Optical/IP Networks

Mobile Ops Make Policy More Popular, Less Punitive

Mobile network operators are eagerly embracing policy management, but they say they are going to use it in more positive and less punitive ways, according to new research released today by U.K.-based analyst firm Telesperience . Within the next two years, virtually all mobile operators will be using policy management tools, up from about half that are using those tools today.

The survey was conducted on behalf of Volubill , maker of policy management and charging technology, and was released today as the company also launched its new Volubill Edge Offload product, which pushes policy controls to the edge of the network to allow traffic to be shaped and offloaded before clogging up backhaul bandwidth. The research, conducted during February and March 2011, focused solely on wireless and mobile operators, with the majority of the 30 operators surveyed from North American and European markets. (See Volubill Pushes Policy to the Edge.)

According to the survey results, only 20 percent use offload technology today, but almost three-fourths plan to adopt it within the next 18 months.

Mobile operators started using policy management in ways that were more focused on network optimization, which led to policies such as data caps that tended to tick customers off, says Teresa Cottam, Telesperience analyst. Now they are becoming more sophisticated and customer-focused in their use of policy management.

"What is happening now is that it's not just the network engineers involved -- the business, finance and marketing people are getting involved," Cottam says. "They are seeing that they can use policy management to make offers, and delight the customers rather than making them angry."

By combining policy with real-time charging, mobile operators also enable differentiated services that can create new revenue streams, Cottam says.

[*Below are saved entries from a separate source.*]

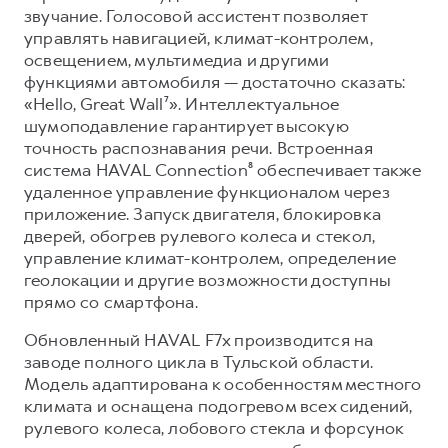
звучание. Голосовой ассистент позволяет
управлять навигацией, климат-контролем,
освещением, мультимедиа и другими
функциями автомобиля — достаточно сказать:
«Hello, Great Wall⁷». Интеллектуальное
шумоподавление гарантирует высокую
точность распознавания речи. Встроенная
система HAVAL Connection⁸ обеспечивает также
удаленное управление функционалом через
приложение. Запуск двигателя, блокировка
дверей, обогрев рулевого колеса и стекол,
управление климат-контролем, определение
геолокации и другие возможности доступны
прямо со смартфона.
Обновленный HAVAL F7x производится на
заводе полного цикла в Тульской области.
Модель адаптирована к особенностям местного
климата и оснащена подогревом всех сидений,
рулевого колеса, лобового стекла и форсунок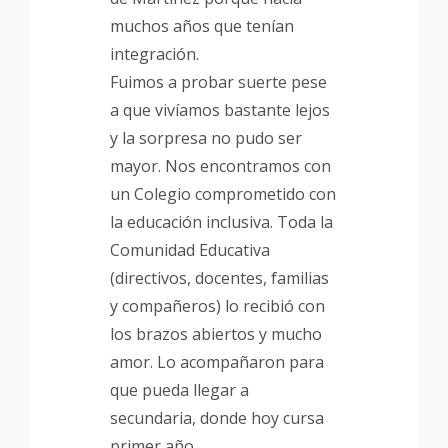
Slide
Slide
muchos años que tenían
integración.
Fuimos a probar suerte pese
a que vivíamos bastante lejos
y la sorpresa no pudo ser
mayor. Nos encontramos con
un Colegio comprometido con
la educación inclusiva. Toda la
Comunidad Educativa
(directivos, docentes, familias
y compañeros) lo recibió con
los brazos abiertos y mucho
amor. Lo acompañaron para
que pueda llegar a
secundaria, donde hoy cursa
primer año.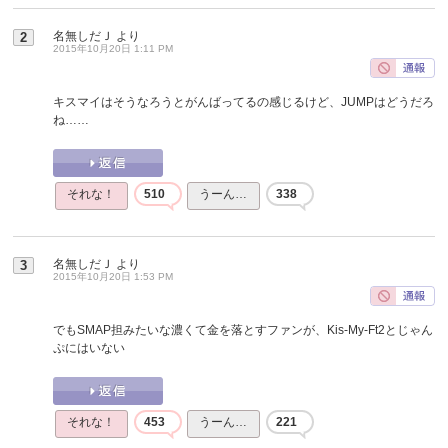
名無しだＪ
より
2
2015年10月20日 1:11 PM
キスマイはそうなろうとがんばってるの感じるけど、JUMPはどうだろ
ね……
それな！
510
うーん…
338
名無しだＪ
より
3
2015年10月20日 1:53 PM
でもSMAP担みたいな濃くて金を落とすファンが、Kis-My-Ft2とじゃん
ぷにはいない
それな！
453
うーん…
221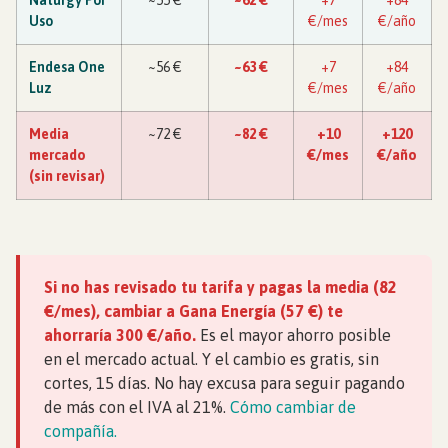
Uso
€/mes
€/año
Endesa One
~56 €
~63 €
+7
+84
Luz
€/mes
€/año
Media
~72 €
~82 €
+10
+120
mercado
€/mes
€/año
(sin revisar)
Si no has revisado tu tarifa y pagas la media (82
€/mes), cambiar a Gana Energía (57 €) te
ahorraría 300 €/año.
Es el mayor ahorro posible
en el mercado actual. Y el cambio es gratis, sin
cortes, 15 días. No hay excusa para seguir pagando
de más con el IVA al 21%.
Cómo cambiar de
compañía.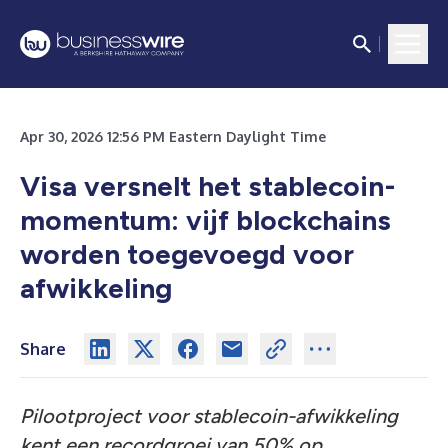
Apr 30, 2026 12:56 PM Eastern Daylight Time
Visa versnelt het stablecoin-
momentum: vijf blockchains
worden toegevoegd voor
afwikkeling
Share
Pilootproject voor stablecoin-afwikkeling
kent een recordgroei van 50% op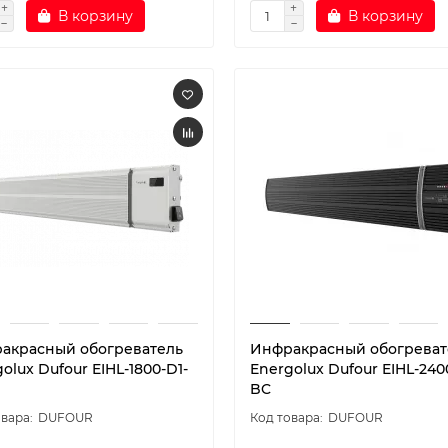
В корзину
В корзину
акрасный обогреватель
Инфракрасный обогреват
olux Dufour EIHL-1800-D1-
Energolux Dufour EIHL-240
BC
DUFOUR
DUFOUR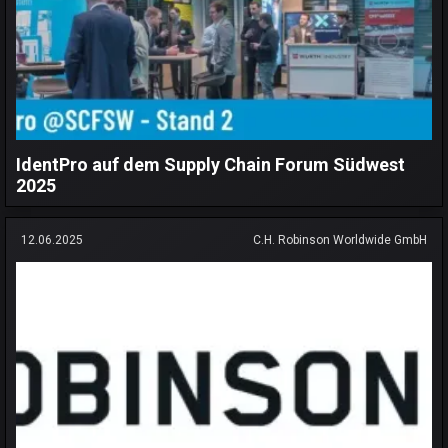
IdentPro auf dem Supply Chain Forum Südwest
2025
12.06.2025
C.H. Robinson Worldwide GmbH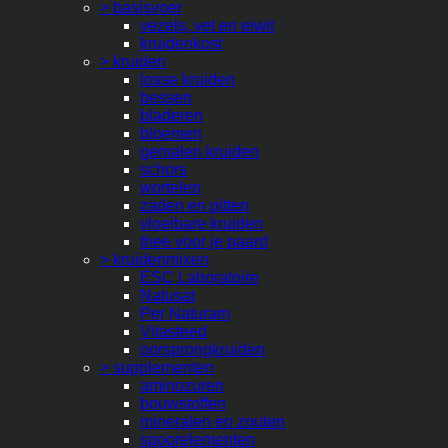
> basisvoer
vezels, vet en eiwit
kruidenkost
> kruiden
losse kruiden
bessen
bladeren
bloemen
gemalen kruiden
schors
wortelen
zaden en pitten
vloeibare kruiden
thee voor je paard
> kruidenmixen
ESC Laboratoire
Natusat
Per Naturam
Vitasteed
oorsprongkruiden
> supplementen
aminozuren
bouwstoffen
mineralen en zouten
spoorelementen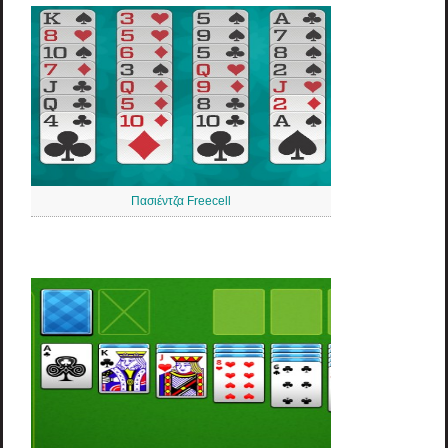
Πασιέντζα Freecell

For example, mobile marketing folks may want to target gamers and offer them a specific quality of service for which they may be willing to pay more.

The alternative -- throttling back specific traffic to address congestion -- is what got Canadian carrier Rogers Wireless Communications Inc. (NYSE: RCN; Toronto: RCM) in trouble, when angry consumers went to regulators with complaints that proved accurate, and generated significant bad press for Rogers, Cottom recalls.

In general, restraining communications in any way to address the mobile bandwidth issues misses a revenue opportunity, she adds, and the research shows mobile operators are getting this message.

Other findings of the Volubill-funded survey:

  • Sixty percent of mobile operators are using policy management to handle a capacity gap while they build out more infrastructure

  • Usage-based pricing is most often used for traffic-shaping, with 43 percent doing it today and 10 percent more planning to.

  • By contrast, only 7 percent of operators use differentiated QoS plans today, but 53 percent are "actively investigating" those options. They are mostly looking at prioritizing by service type (37 percent) or by user type (23 percent).

  • One-third of those surveyed use WiFi offload today, and 30 percent more are looking at this option. Another 30 percent are using femtocells for offload and 27 percent said they are looking at this option.